WHAT YOU ARE ASKED TO DO
Nothing but the lines below, from the first through the line containing "חלק ג'3 – אשראי", should be set down, each one exactly and without pictures.

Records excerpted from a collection

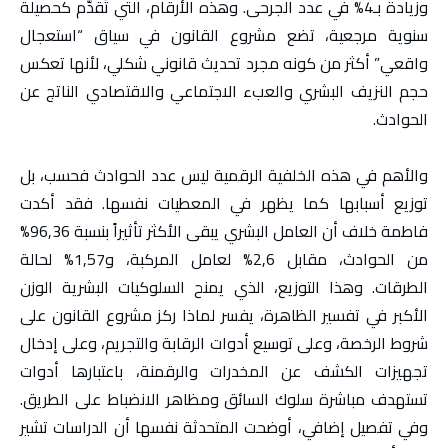
وزيادة بـ4% في عدد الجرحى. وهذه الأرقام، التي تُقدَّم كحصيلة
سنوية مرجعية، تضع مشروع القانون في سياق “استعجال
واقعي” أكثر من كونه مجرد تحديث قانوني شكلي، لأنها تعكس
حجم النزيف البشري والعبء الاجتماعي والاقتصادي الناتج عن
الحوادث.
والأهم في هذه الخلفية الرقمية ليس عدد الحوادث فحسب، بل
توزيع أسبابها كما يظهر في المعطيات نفسها. فقد أكدت
فاطمة خلاف أن العامل البشري يبقى الأكثر تأثيراً بنسبة 96,36%
من الحوادث، مقابل 2,6% لعامل المركبة، و1,57% لحالة
الطرقات. وهذا التوزيع، الذي يمنح السلوكيات البشرية الوزن
الأكبر في تفسير الظاهرة، يفسر لماذا ركز مشروع القانون على
شروط الرخصة، وعلى توسيع أدوات الرقابة والتجريم، وعلى إدخال
تجهيزات الكشف عن المخدرات والرقمنة، باعتبارها أدوات
تستهدف مباشرة سلوك السائق ومظاهر الانضباط على الطريق.
وفي تفصيل إضافي، أوضحت المتحدثة نفسها أن الدراسات تشير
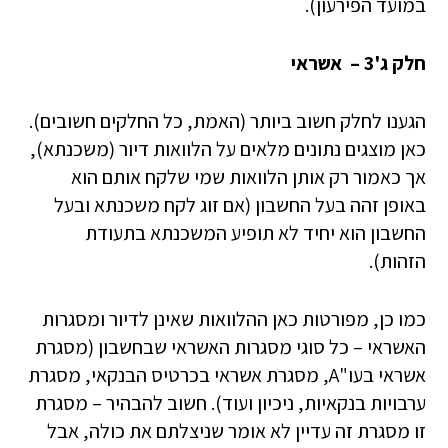
במועד הפירעון).
חלק ג'3 – אשראי
הגענו לחלק חשוב ביותר (האמת, כל החלקים חשובים).
כאן מוצגים נתונים מלאים על הלוואות דיור (משכנתא),
אך כאמור רק אותן הלוואות שמי שלקח אותם הוא
באופן זהה בעל החשבון (אם זוג לקח משכנתא ובעל
החשבון הוא יחיד לא תופיע המשכנתא בתעודת
הזהות).
כמו כן, מפורטות כאן ההלוואות שאינן לדיור ומסגרות
האשראי – כל סוגי מסגרות האשראי שבחשבון (מסגרת
אשראי בעו"A, מסגרת אשראי בכרטיס הבנקאי, מסגרת
ערבויות בנקאיות, ניכיון ועוד). חשוב להבהיר – מסגרת
זו מסגרת זה עדיין לא אומר שניצלתם את כולה, אבל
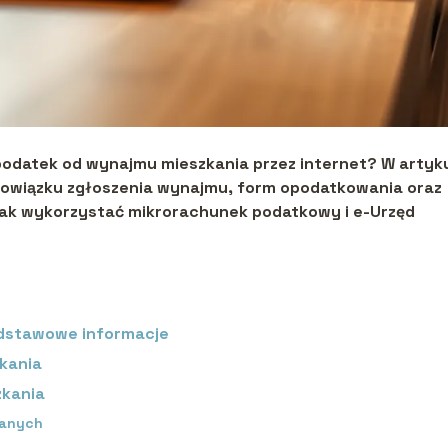
podatek od wynajmu mieszkania przez internet? W artyk
bowiązku zgłoszenia wynajmu, form opodatkowania oraz
 jak wykorzystać mikrorachunek podatkowy i e-Urzęd
odstawowe informacje
kania
kania
wanych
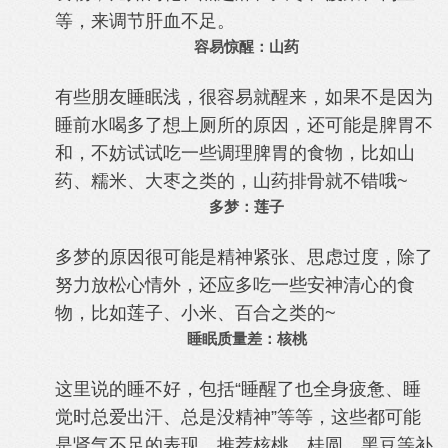
等，来调节肝血不足。
容易惊醒：山药
有些朋友睡眠浅，很容易就醒来，如果不是因为
睡前水喝多了想上厕所的原因，还可能是脾胃不
和，不妨试试吃一些调理脾胃的食物，比如山
药、糯米、大枣之类的，山药排骨就不错哦~
多梦：莲子
多梦的原因很可能是精神紧张、思虑过度，除了
努力放松心情外，还应多吃一些安神清心的食
物，比如莲子、小米、百合之类的~
睡眠质量差：核桃
这里说的睡不好，包括“睡醒了也全身疲惫、睡
觉时总爱出汗、总是没精神”等等，这些都可能
是肾气不足的表现。推荐核桃、桂圆、黑豆等补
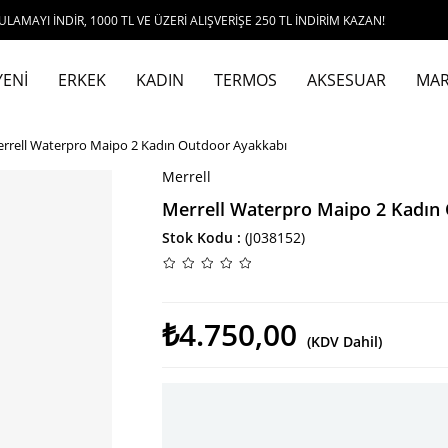
DİR, 1000 TL VE ÜZERİ ALIŞVERİŞE 250 TL İNDİRİM KAZAN!
YENİ
ERKEK
KADIN
TERMOS
AKSESUAR
MAR
rrell Waterpro Maipo 2 Kadın Outdoor Ayakkabı
Merrell
Merrell Waterpro Maipo 2 Kadın
Stok Kodu
(J038152)
₺4.750,00
(KDV Dahil)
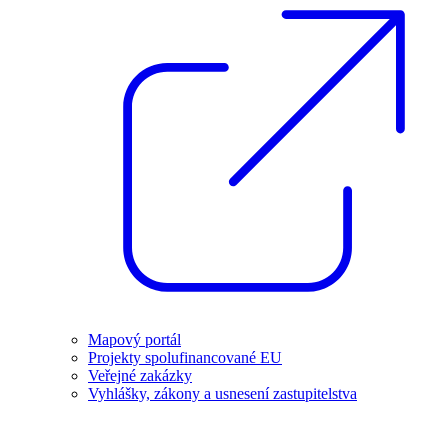
Mapový portál
Projekty spolufinancované EU
Veřejné zakázky
Vyhlášky, zákony a usnesení zastupitelstva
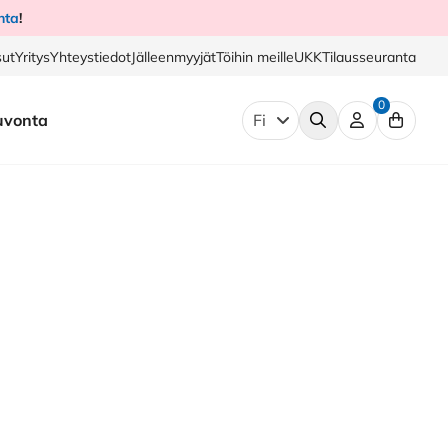
nta
!
ut
Yritys
Yhteystiedot
Jälleenmyyjät
Töihin meille
UKK
Tilausseuranta
0
uvonta
Fi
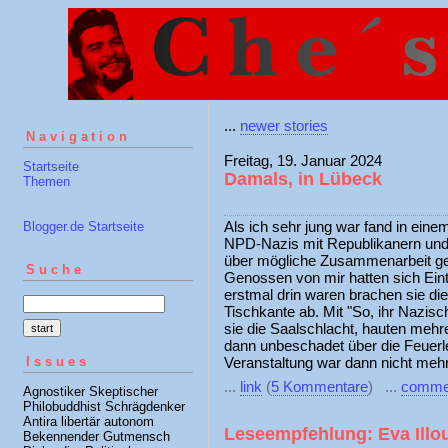
...
newer stories
Navigation
Freitag, 19. Januar 2024
Startseite
Damals, in Lübeck
Themen
Als ich sehr jung war fand in eine
Blogger.de Startseite
NPD-Nazis mit Republikanern und 
über mögliche Zusammenarbeit ges
Suche
Genossen von mir hatten sich Eintr
erstmal drin waren brachen sie die
Tischkante ab. Mit "So, ihr Nazisch
sie die Saalschlacht, hauten mehr
dann unbeschadet über die Feuerl
Issues
Veranstaltung war dann nicht meh
...
link
(
5 Kommentare
) ...
comme
Agnostiker Skeptischer
Philobuddhist Schrägdenker
Antira libertär autonom
Leseempfehlung: Eva Illo
Bekennender Gutmensch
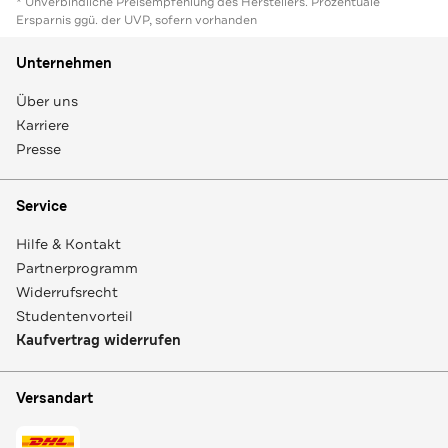
* Unverbindliche Preisempfehlung des Herstellers. Prozentuale
Ersparnis ggü. der UVP, sofern vorhanden
Unternehmen
Über uns
Karriere
Presse
Service
Hilfe & Kontakt
Partnerprogramm
Widerrufsrecht
Studentenvorteil
Kaufvertrag widerrufen
Versandart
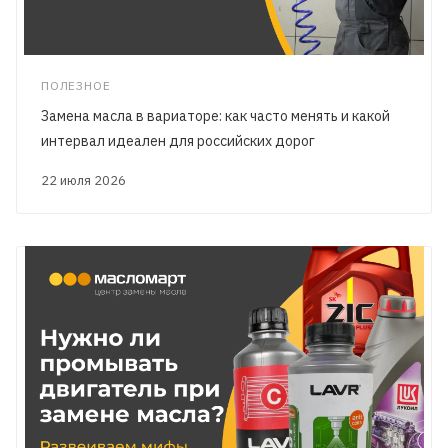
ПОЛЕЗНОЕ
Замена масла в вариаторе: как часто менять и какой
интервал идеален для российских дорог
22 июля 2026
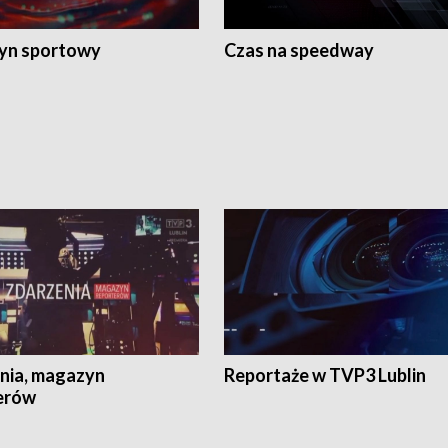
yn sportowy
Czas na speedway
nia, magazyn
Reportaże w TVP3 Lublin
erów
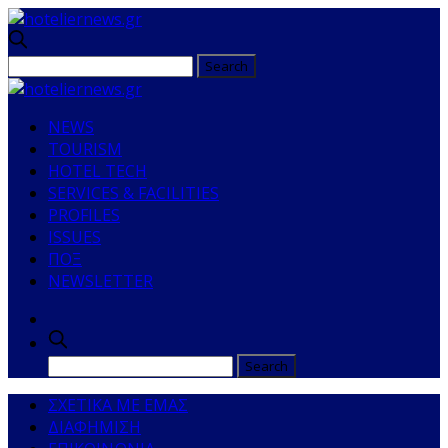
NEWS
TOURISM
HOTEL TECH
SERVICES & FACILITIES
PROFILES
ISSUES
ΠΟΞ
NEWSLETTER
ΣΧΕΤΙΚΑ ΜΕ ΕΜΑΣ
ΔΙΑΦΗΜΙΣΗ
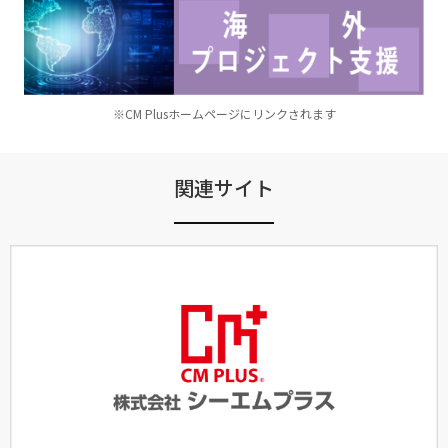
※CM Plusホームページにリンクされます
関連サイト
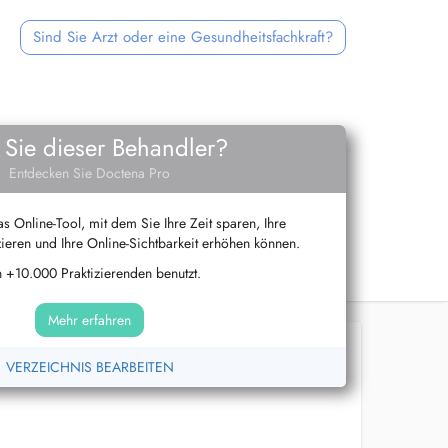
Sind Sie Arzt oder eine Gesundheitsfachkraft?
 Sie dieser Behandler?
Entdecken Sie Doctena Pro
s Online-Tool, mit dem Sie Ihre Zeit sparen, Ihre
ieren und Ihre Online-Sichtbarkeit erhöhen können.
 +10.000 Praktizierenden benutzt.
Mehr erfahren
VERZEICHNIS BEARBEITEN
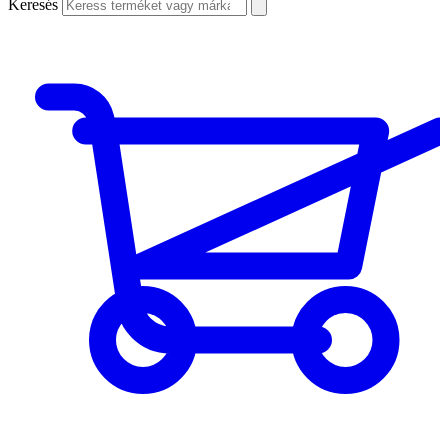
Keresés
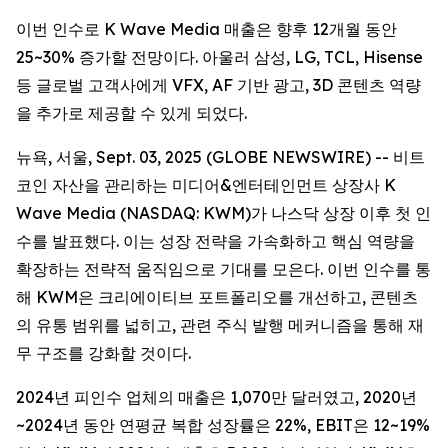
이번 인수로 K Wave Media 매출은 향후 12개월 동안
25~30% 증가할 전망이다. 아울러 삼성, LG, TCL, Hisense
등 글로벌 고객사에게 VFX, AF 기반 광고, 3D 콘텐츠 역량
을 추가로 제공할 수 있게 되었다.
뉴욕, 서울, Sept. 03, 2025 (GLOBE NEWSWIRE) -- 비트
코인 자산을 관리하는 미디어&엔터테인먼트 상장사 K
Wave Media (NASDAQ: KWM)가 나스닥 상장 이후 첫 인
수를 발표했다. 이는 성장 전략을 가속화하고 핵심 역량을
확장하는 전략적 움직임으로 기대를 모은다. 이번 인수를 통
해 KWM은 크리에이티브 포트폴리오를 개선하고, 콘텐츠
의 유통 범위를 넓히고, 관련 주식 발행 메커니즘을 통해 재
무 구조를 강화할 것이다.
2024년 피인수 업체의 매출은 1,070만 달러였고, 2020년
~2024년 동안 연평균 복합 성장률은 22%, EBIT은 12~19%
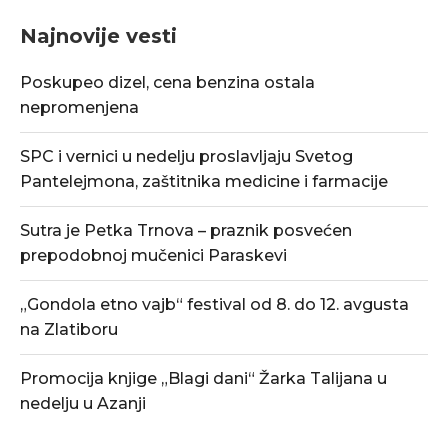
Najnovije vesti
Poskupeo dizel, cena benzina ostala
nepromenjena
SPC i vernici u nedelju proslavljaju Svetog
Pantelejmona, zaštitnika medicine i farmacije
Sutra je Petka Trnova – praznik posvećen
prepodobnoj mučenici Paraskevi
„Gondola etno vajb“ festival od 8. do 12. avgusta
na Zlatiboru
Promocija knjige „Blagi dani“ Žarka Talijana u
nedelju u Azanji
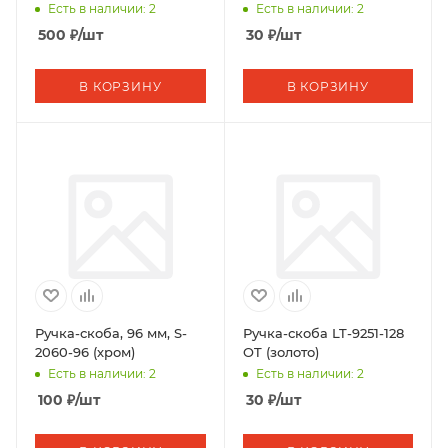
Есть в наличии: 2
Есть в наличии: 2
500
₽
/шт
30
₽
/шт
В КОРЗИНУ
В КОРЗИНУ
Ручка-скоба, 96 мм, S-
Ручка-скоба LT-9251-128
2060-96 (хром)
OT (золото)
Есть в наличии: 2
Есть в наличии: 2
100
₽
/шт
30
₽
/шт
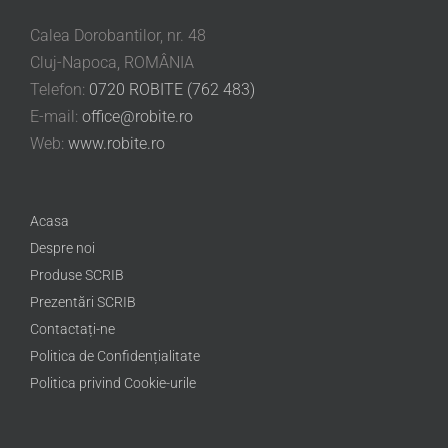
Calea Dorobantilor, nr. 48
Cluj-Napoca, ROMÂNIA
Telefon:
0720 ROBITE (762 483)
E-mail:
office@robite.ro
Web:
www.robite.ro
Acasa
Despre noi
Produse SCRIB
Prezentări SCRIB
Contactați-ne
Politica de Confidențialitate
Politica privind Cookie-urile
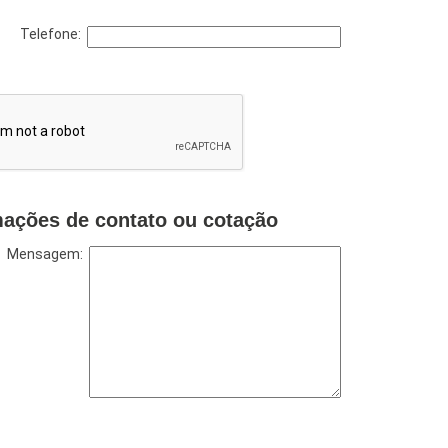
Telefone:
mações de contato ou cotação
Mensagem:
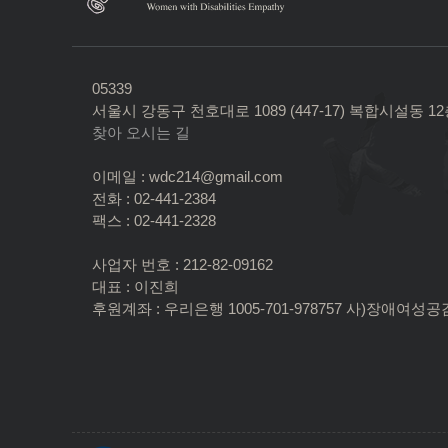
05339
서울시 강동구 천호대로 1089 (447-17) 복합시설동 1
찾아 오시는 길
이메일 : wdc214@gmail.com
전화 : 02-441-2384
팩스 : 02-441-2328
사업자 번호 : 212-82-09162
대표 : 이진희
후원계좌 : 우리은행 1005-701-978757 사)장애여성공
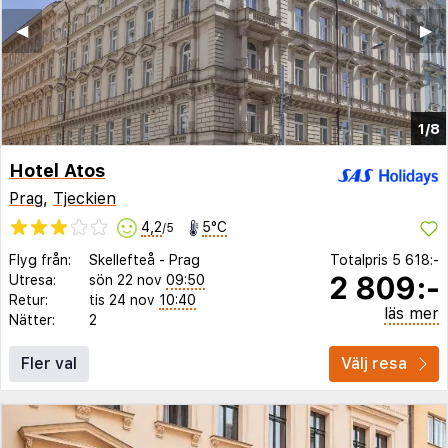
◀︎
▶︎
1/8
Hotel Atos
Prag
,
Tjeckien
4,2
5°C
/5
Flyg från:
Skellefteå
-
Prag
Totalpris
5 618:-
2 809:-
Utresa:
sön 22 nov
09:50
Retur:
tis 24 nov
10:40
läs mer
Nätter:
2
Fler val
Välj resa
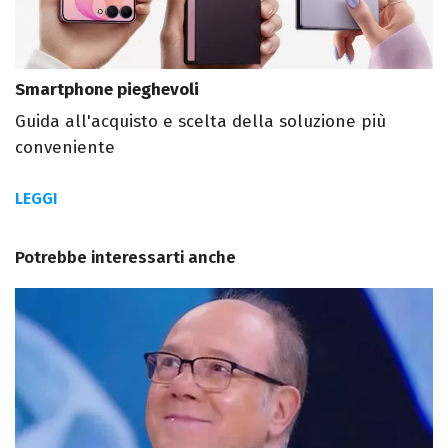
Smartphone pieghevoli
Guida all'acquisto e scelta della soluzione più
conveniente
LEGGI
Potrebbe interessarti anche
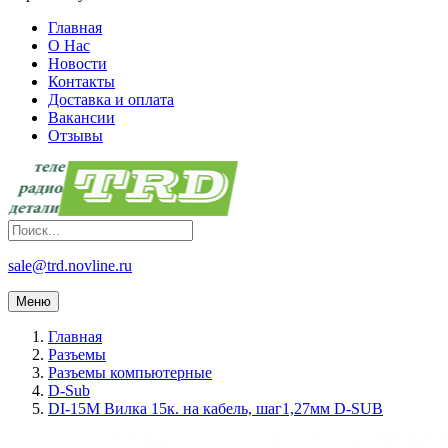
Главная
О Нас
Новости
Контакты
Доставка и оплата
Вакансии
Отзывы
sale@trd.novline.ru
Меню
Главная
Разъемы
Разъемы компьютерные
D-Sub
DI-15M Вилка 15к. на кабель, шаг1,27мм D-SUB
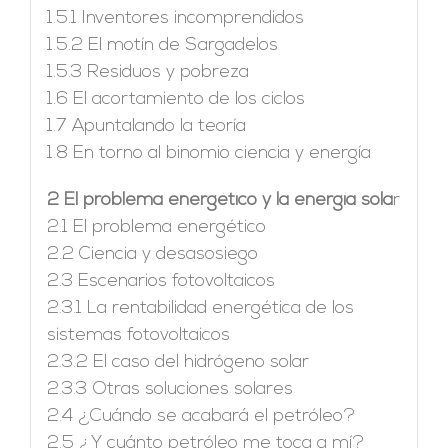
1.5.1 Inventores incomprendidos
1.5.2 El motín de Sargadelos
1.5.3 Residuos y pobreza
1.6 El acortamiento de los ciclos
1.7 Apuntalando la teoría
1.8 En torno al binomio ciencia y energía
2 El problema energético y la energía sola
r
2.1 El problema energético
2.2 Ciencia y desasosiego
2.3 Escenarios fotovoltaicos
2.3.1 La rentabilidad energética de los
sistemas fotovoltaicos
2.3.2 El caso del hidrógeno solar
2.3.3 Otras soluciones solares
2.4 ¿Cuándo se acabará el petróleo?
2.5 ¿Y cuánto petróleo me toca a mí?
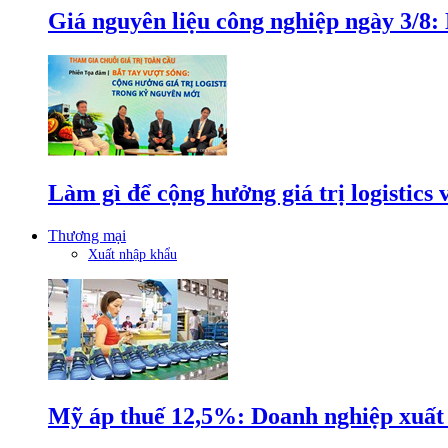
Giá nguyên liệu công nghiệp ngày 3/8
Làm gì để cộng hưởng giá trị logistics
Thương mại
Xuất nhập khẩu
Mỹ áp thuế 12,5%: Doanh nghiệp xuất k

FINISHED TASK
وزيادة بـ4% في عدد الجرحى. وهذه الأرقام، التي تُقدَّم كحصيلة
سنوية مرجعية، تضع مشروع القانون في سياق “استعجال
واقعي” أكثر من كونه مجرد تحديث قانوني شكلي، لأنها تعكس
حجم النزيف البشري والعبء الاجتماعي والاقتصادي الناتج عن
الحوادث.
والأهم في هذه الخلفية الرقمية ليس عدد الحوادث فحسب، بل
توزيع أسبابها كما يظهر في المعطيات نفسها. فقد أكدت
فاطمة خلاف أن العامل البشري يبقى الأكثر تأثيراً بنسبة 96,36%
من الحوادث، مقابل 2,6% لعامل المركبة، و1,57% لحالة
الطرقات. وهذا التوزيع، الذي يمنح السلوكيات البشرية الوزن
الأكبر في تفسير الظاهرة، يفسر لماذا ركز مشروع القانون على
شروط الرخصة، وعلى توسيع أدوات الرقابة والتجريم، وعلى إدخال
تجهيزات الكشف عن المخدرات والرقمنة، باعتبارها أدوات
تستهدف مباشرة سلوك السائق ومظاهر الانضباط على الطريق.
وفي تفصيل إضافي، أوضحت المتحدثة نفسها أن الدراسات تشير
במועד הפירעון).
חלק ג'3 – אשראי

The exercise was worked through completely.